Ananthavaram village, Kollur mandal, Guntur district, was chosen purposively: the village was one of two surveyed by P. Sundarayya in 1974. Our census survey of 2005 covered 667 households and 2,410 persons. Ananthavaram is a multi-caste village with a significant Dalit population. Members of Dalit households constituted 45 per cent of the population, while members of Adivasi households formed 6.6 per cent of the population, and members of households of the Kamma caste (the dominant land-holding caste) constituted 20 per cent of the population.
Ananthavaram is irrigated by the Krishna river. Although official data suggest that almost the entire extent of cultivated land in the village was under canal irrigation, data from our surveys show that supplementary irrigation from groundwater was almost the universal norm officially classified as being solely under the canal irrigation system.
Ananthavaram was selected as being characteristic of a village from the paddy-dominated tracts of south coastal Andhra. In the kharif season, paddy cultivation dominated the sown area of the village. The two most important crops in the rabi season were maize and black gram. Sugarcane was cultivated through the year. Although a total of 25 crops were listed in our 2005 survey as having been cultivated in the village, four crops – paddy, maize, black gram and sugarcane – accounted for 95 per cent of gross cropped area.
Bukkacherla village is located in Raptadu mandal, Anantapur district. Our census survey of 2005 covered 292 households and 1,228 persons. Members of households of the dominant land-holding Kapu caste constituted 40 per cent of the population, and members of Dalit households constituted 20 per cent of the population in Bukkacherla. People from three caste groups – Kapu, Dalit, and Kuruba – constituted 71 per cent of the population.
The important feature of land use in the village was that unirrigated land accounted for 89 per cent of the land under cultivation. Typically, therefore, there was a single agricultural season in the village, with cultivation occurring mainly in kharif. Our data show that 74 per cent of gross cropped area in the village was planted to groundnut inter-cropped with red gram, with another 5 per cent covered by the sole cultivation of groundnut. There was a small, dynamic sector of drip irrigation, where chilli, watermelon, tomato, brinjal, orange, sweet lime and musk melon were grown.
Kothapalle (P.N.) village is located in Thimmapur (Lower Maner Dam Colony) mandal, Karimnagar district. The nearest town is Karimnagar, which is 16 kilometres away. The village is situated on the main Hyderabad to Karimnagar highway, a fact that has major consequences for the village economy.
Our village census survey covered 1,436 persons in 372 households.
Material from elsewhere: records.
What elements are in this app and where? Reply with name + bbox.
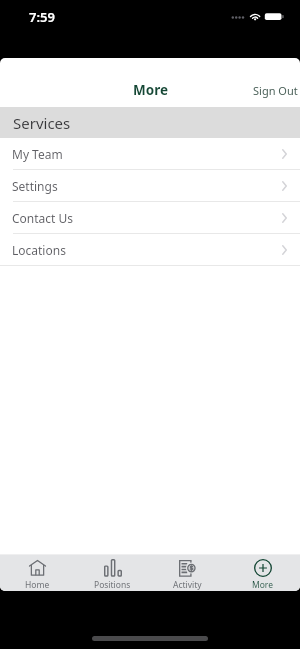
staticText: Home	[25, 579, 50, 591]
staticText: Settings	[12, 178, 58, 194]
button[interactable]: Activity	[150, 555, 225, 591]
button[interactable]: Contact Us	[0, 202, 300, 234]
staticText: My Team	[12, 146, 63, 162]
button[interactable]: My Team	[0, 138, 300, 170]
staticText: More	[252, 579, 273, 591]
button[interactable]: Sign Out	[241, 77, 300, 104]
button[interactable]: Settings	[0, 170, 300, 202]
staticText: Locations	[12, 242, 66, 258]
staticText: Contact Us	[12, 210, 74, 226]
button[interactable]: Home	[0, 555, 75, 591]
staticText: Activity	[173, 579, 202, 591]
staticText: More	[133, 81, 168, 99]
staticText: Sign Out	[253, 83, 298, 98]
button[interactable]: Locations	[0, 234, 300, 266]
staticText: Services	[13, 113, 71, 133]
staticText: 7:59	[29, 8, 55, 26]
button[interactable]: Positions	[75, 555, 150, 591]
button[interactable]: More	[225, 555, 300, 591]
staticText: Positions	[94, 579, 131, 591]
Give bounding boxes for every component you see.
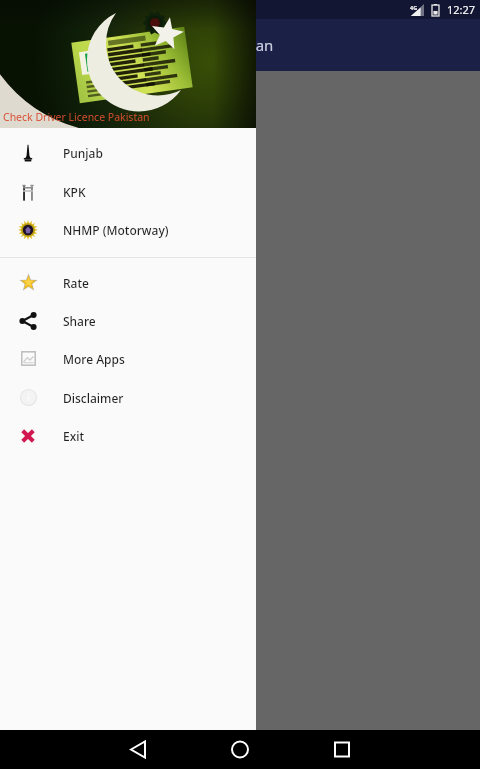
staticText: Check Driver Licence Pakistan <box>3 110 150 124</box>
button[interactable]: Punjab <box>0 133 256 172</box>
staticText: Exit <box>63 428 85 444</box>
button[interactable]: Share <box>0 301 256 340</box>
staticText: Share <box>63 313 96 329</box>
staticText: 4G <box>410 4 418 11</box>
button[interactable]: NHMP (Motorway) <box>0 210 256 249</box>
staticText: Rate <box>63 275 89 291</box>
staticText: KPK <box>63 184 86 200</box>
staticText: Disclaimer <box>63 390 124 406</box>
staticText: Check Driver Licence Pakistan <box>64 35 274 55</box>
button[interactable]: Disclaimer <box>0 378 256 417</box>
button[interactable]: More Apps <box>0 339 256 378</box>
staticText: NHMP (Motorway) <box>63 222 169 238</box>
staticText: 12:27 <box>447 2 476 17</box>
button[interactable]: KPK <box>0 172 256 211</box>
button[interactable]: Rate <box>0 263 256 302</box>
staticText: Punjab <box>63 145 103 161</box>
staticText: More Apps <box>63 351 125 367</box>
button[interactable]: Exit <box>0 416 256 455</box>
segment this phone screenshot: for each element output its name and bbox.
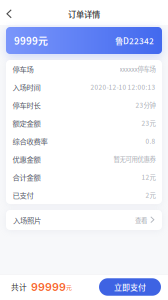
staticText: 停车时长	[12, 100, 40, 110]
staticText: 优惠金额	[12, 154, 40, 164]
staticText: 12元	[142, 172, 156, 182]
staticText: 订单详情	[68, 8, 100, 20]
staticText: 停车场	[12, 64, 34, 74]
staticText: 23分钟	[136, 100, 156, 110]
staticText: 2元	[146, 190, 156, 200]
staticText: 共计	[11, 281, 27, 293]
staticText: 99999	[31, 280, 66, 293]
staticText: 鲁D22342	[115, 34, 154, 47]
button[interactable]: 立即支付	[99, 278, 161, 296]
staticText: 元	[66, 283, 72, 291]
button[interactable]: 入场照片	[6, 210, 162, 230]
staticText: 合计金额	[12, 172, 40, 182]
staticText: 已支付	[12, 190, 34, 200]
staticText: 23元	[142, 118, 156, 128]
button[interactable]: Back	[0, 3, 19, 25]
staticText: 立即支付	[114, 281, 146, 293]
staticText: 综合收费率	[12, 136, 48, 146]
staticText: 额定金额	[12, 118, 40, 128]
staticText: 入场照片	[13, 215, 41, 225]
staticText: 暂无可用优惠券	[114, 154, 156, 164]
staticText: 2020-12-10 12:00:13	[90, 82, 156, 92]
staticText: 查看	[135, 215, 147, 225]
staticText: 9999元	[14, 33, 48, 48]
staticText: 入场时间	[12, 82, 40, 92]
staticText: 0.8	[146, 136, 156, 146]
staticText: xxxxxx停车场	[120, 64, 156, 74]
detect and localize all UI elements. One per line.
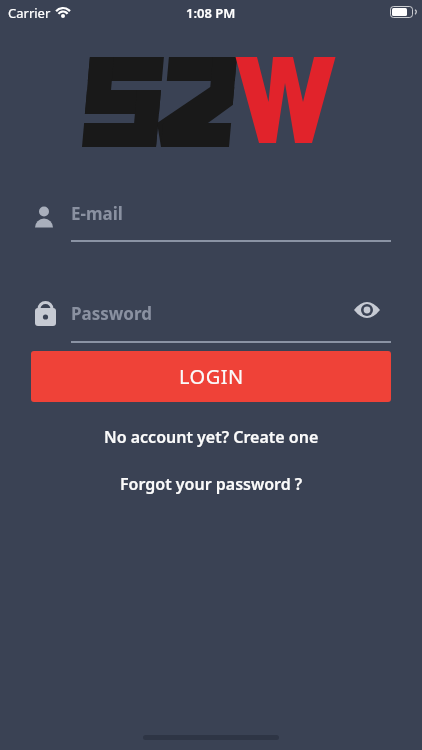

This is a multi-caste village, and had an almost equal number of persons from the two major land-holding castes, Reddy and Gouda. Members of Dalit households comprised 30 per cent of the population.
There has been a more than four-fold increase in area under irrigation between 1991 and 2001 on account of the construction of the Lower Maner Dam (LMD). At the same time, the extent of cultivable waste land and land not available for cultivation also increased, due to the submergence of large tracts of village land in the LMD reservoir. Construction of the dam raised the water table in the village. Although there has been an expansion of irrigation in the village, our survey showed that the quality of groundwater irrigation was unreliable. Kharif thus continues to dominate seasonal cropping in the village.
The two most important crops were maize and paddy. Maize was sown separately and was also inter-cropped with pulses. Groundnut, cowpea, and cotton were also sown in the village. Orchards of mango and other fruit trees (lime, coconut, and pomegranate) accounted for almost 5 per cent of total gross cropped area. Tapping toddy from palmyra trees was an important village occupation.
Harevli village is located in Najibabad block, Bijnor district, western Uttar Pradesh. There is no all-weather road to the village and the main mode of transport from the village to Mandavli, the nearest town, is by horse- or bullock-cart. Harevli is a small village in terms of population: the population was 668 persons at the Census of 2001. At the time of our survey, 115 households and 674 persons were resident in the village. The dominant caste in the village was Tyagi. Dalit households comprised 38 per cent of all households.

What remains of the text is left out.